With seasonal influenza vaccine, there has been anecdotal concern for vaccine-triggered allograft rejection.21,22. However, immunogenicity and safety studies of influenza vaccine in transplant patients to date have not shown an increased risk of rejection, and epidemiologic data have not supported an association between vaccination and allograft rejection. In this study, vaccination with Pandemrix® was well tolerated, only a few mild reactions occurred, and there were no episodes of acute graft rejection. However, experience with the safety of novel vaccine adjuvants in transplantation is limited and should be analysed in larger and prospective studies.
Pandemrix is combined with the proprietary ASO3 adjuvant and designed specifically to induce an increased antibody response. Traditional influenza A vaccine is not adjuvanted, and the qualitative effects of the adjuvant on the immune response may be important in relation to the effect of immunosuppressive drugs on the antibody response. The paper by Salles 19 used seasonal vaccine that does not contain an adjuvant, whilst the work of Labriola 14 and Crespo 15 used Pandemrix. Although in both cases, transplant patients responded less well than dialysis patients when vaccinated, certain formulations may work better in transplant patients than others and could be investigated in the near future.
These data question the efficacy of the A(H1N1) pdm09 vaccine in transplant patients under triple immunosuppression therapy and demonstrate the need for new studies with a larger population of renal transplant recipients to evaluate the efficacy and safety profile of the vaccine in these patients before issuing a general recommendation.

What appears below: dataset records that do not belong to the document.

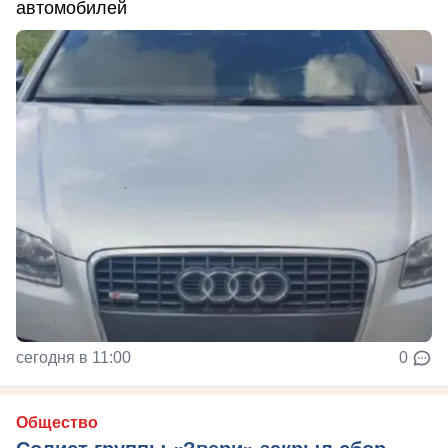
автомобилей
сегодня в 11:00
0
Общество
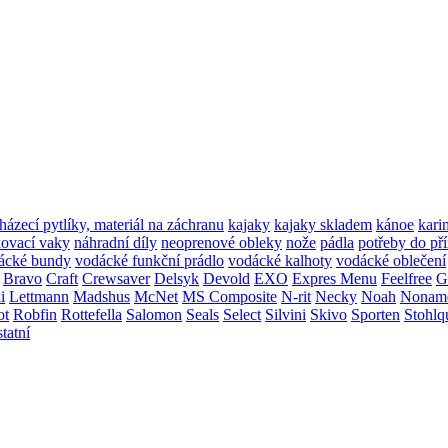
házecí pytlíky, materiál na záchranu
kajaky
kajaky skladem
kánoe
kari
ovací vaky
náhradní díly
neoprenové obleky
nože
pádla
potřeby do př
ácké bundy
vodácké funkční prádlo
vodácké kalhoty
vodácké oblečení
Bravo
Craft
Crewsaver
Delsyk
Devold
EXO
Expres Menu
Feelfree
G
i
Lettmann
Madshus
McNet
MS Composite
N-rit
Necky
Noah
Nonam
ot
Robfin
Rottefella
Salomon
Seals
Select
Silvini
Skivo
Sporten
Stohlq
statní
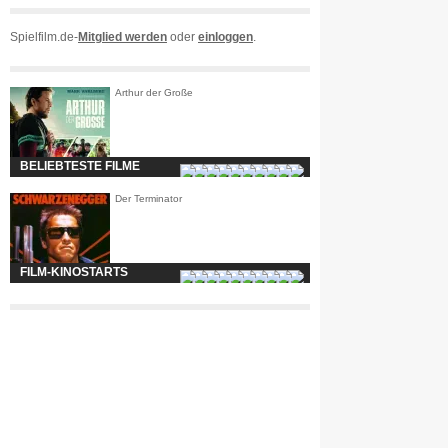
Spielfilm.de-
Mitglied werden
oder
einloggen
.
Arthur der Große
BELIEBTESTE FILME
Der Terminator
FILM-KINOSTARTS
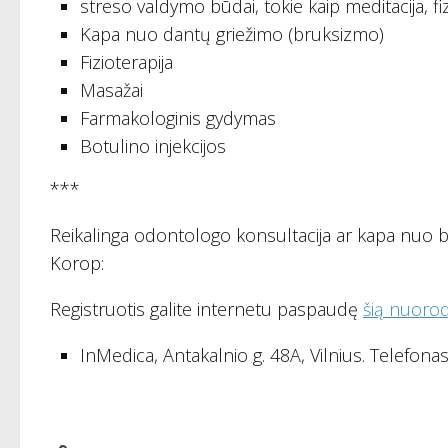
streso valdymo būdai, tokie kaip meditacija, fi
Kapa nuo dantų griežimo (bruksizmo)
Fizioterapija
Masažai
Farmakologinis gydymas
Botulino injekcijos
***
Reikalinga odontologo konsultacija ar kapa nuo b
Korop:
Registruotis galite internetu paspaudę
šią nuoro
InMedica, Antakalnio g. 48A, Vilnius. Telefonas 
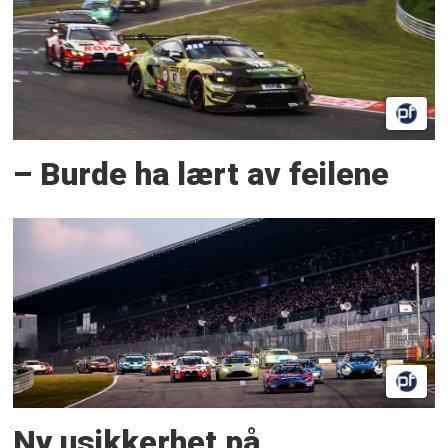
– Burde ha lært av feilene
Ny usikkerhet på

In conclusion, the results reported herein show that immune response to one and two doses of the A(H1N1) pdm09 vaccine is dissimilar in the four renal replacement therapy conditions, confirming that seroprotection in pre-dialysis, haemodialysis and peritoneal dialysis is similar to that in the general population vaccinated with one dose. These data corroborate that, as reported in children under 12 years of age,23 ESRD and dialysis patients require two doses for adequate protection.

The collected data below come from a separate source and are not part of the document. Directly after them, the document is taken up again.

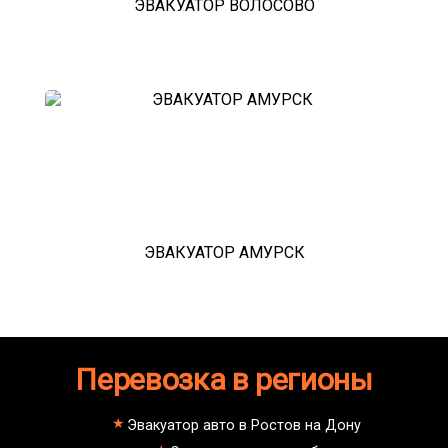
ЭВАКУАТОР ВОЛОСОВО
ЭВАКУАТОР АМУРСК
Перевозка в регионы
Эвакуатор авто в Ростов на Дону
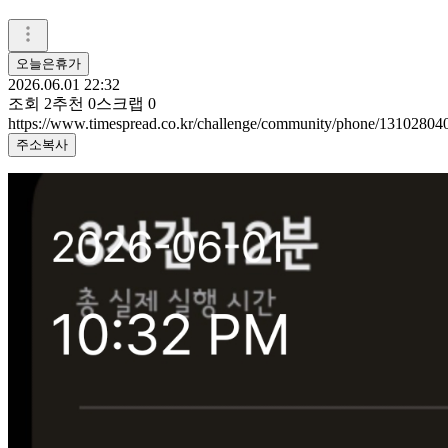
오늘은휴가
2026.06.01 22:32
조회
2
추천
0
스크랩
0
https://www.timespread.co.kr/challenge/community/phone/13102804
주소복사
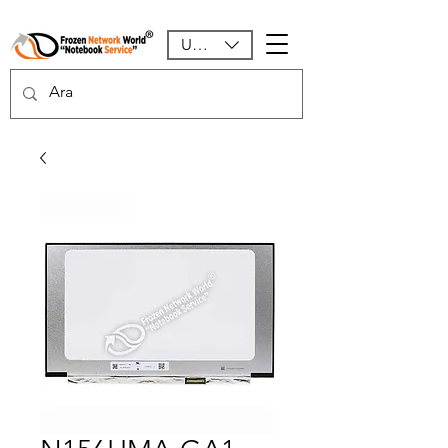
USD ($)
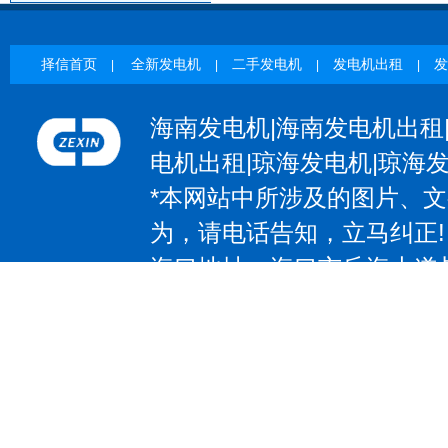
择信首页
全新发电机
二手发电机
发电机出租
发
|
|
|
|
海南发电机|海南发电机出租
电机出租|琼海发电机|琼海
*本网站中所涉及的图片、
为，请电话告知，立马纠正!
海口地址：海口市丘海大道与椰
| 三亚地址：三亚市吉阳区抱坡
惠州地址：惠州大道531号；电
大道97号；电话：13602374
东莞地址：东莞市大朗镇莞樟路石
－83207797 传 真：0769-8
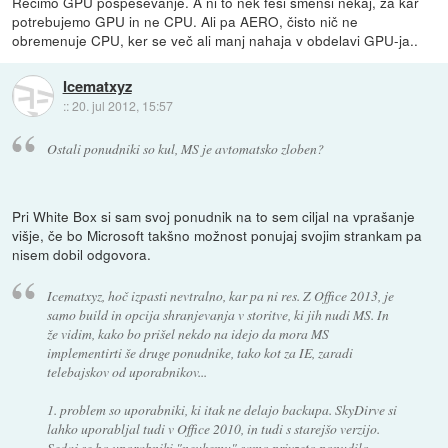
Recimo GPU pospeševanje. A ni to nek fesi šmensi nekaj, za kar
potrebujemo GPU in ne CPU. Ali pa AERO, čisto nič ne
obremenuje CPU, ker se več ali manj nahaja v obdelavi GPU-ja..
Icematxyz
::
20. jul 2012, 15:57
Ostali ponudniki so kul, MS je avtomatsko zloben?
Pri White Box si sam svoj ponudnik na to sem ciljal na vprašanje
višje, če bo Microsoft takšno možnost ponujaj svojim strankam pa
nisem dobil odgovora.
Icematxyz, hoč izpasti nevtralno, kar pa ni res. Z Office 2013, je
samo build in opcija shranjevanja v storitve, ki jih nudi MS. In
že vidim, kako bo prišel nekdo na idejo da mora MS
implementirti še druge ponudnike, tako kot za IE, zaradi
telebajskov od uporabnikov...
1. problem so uporabniki, ki itak ne delajo backupa. SkyDirve si
lahko uporabljal tudi v Office 2010, in tudi s starejšo verzijo.
Sedaj se bo uporabniki "neukemu" samo privzeto ponudilo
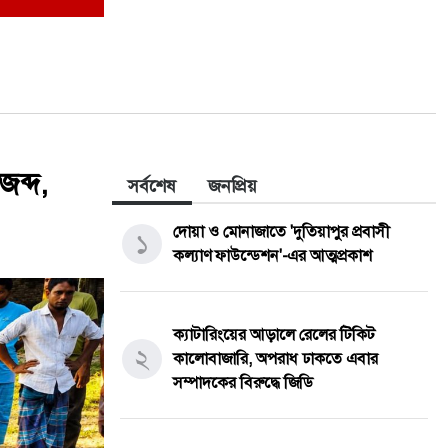
জব্দ,
সর্বশেষ
জনপ্রিয়
দোয়া ও মোনাজাতে 'দুতিয়াপুর প্রবাসী
১
কল্যাণ ফাউন্ডেশন'-এর আত্মপ্রকাশ
ক্যাটারিংয়ের আড়ালে রেলের টিকিট
২
কালোবাজারি, অপরাধ ঢাকতে এবার
সম্পাদকের বিরুদ্ধে জিডি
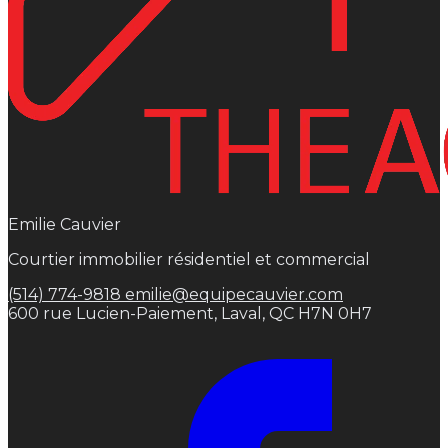
Emilie Cauvier
Courtier immobilier résidentiel et commercial
(514) 774-9818
emilie@equipecauvier.com
600 rue Lucien-Paiement, Laval, QC H7N 0H7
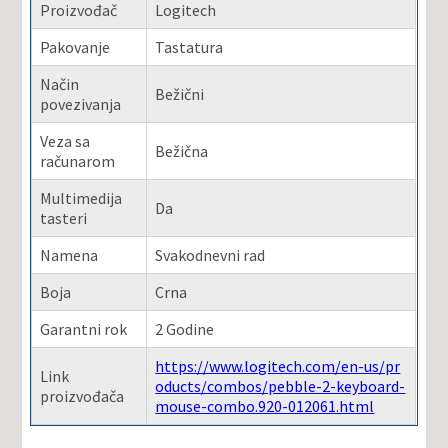
Proizvođač
Logitech
Pakovanje
Tastatura
Način
Bežični
povezivanja
Veza sa
Bežična
računarom
Multimedija
Da
tasteri
Namena
Svakodnevni rad
Boja
Crna
Garantni rok
2 Godine
https://www.logitech.com/en-us/pr
Link
oducts/combos/pebble-2-keyboard-
proizvođača
mouse-combo.920-012061.html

In contrast, renal transplant recipients with good allograft function and under heavy immunosuppression showed inadequate protection after two doses of the vaccine and triple immunosuppressive therapy including calcineurin inhibitors (ACI), MMF and steroids negatively influenced seroconversion after vaccination in renal recipients. In particular, steroid therapy was of importance in this cohort.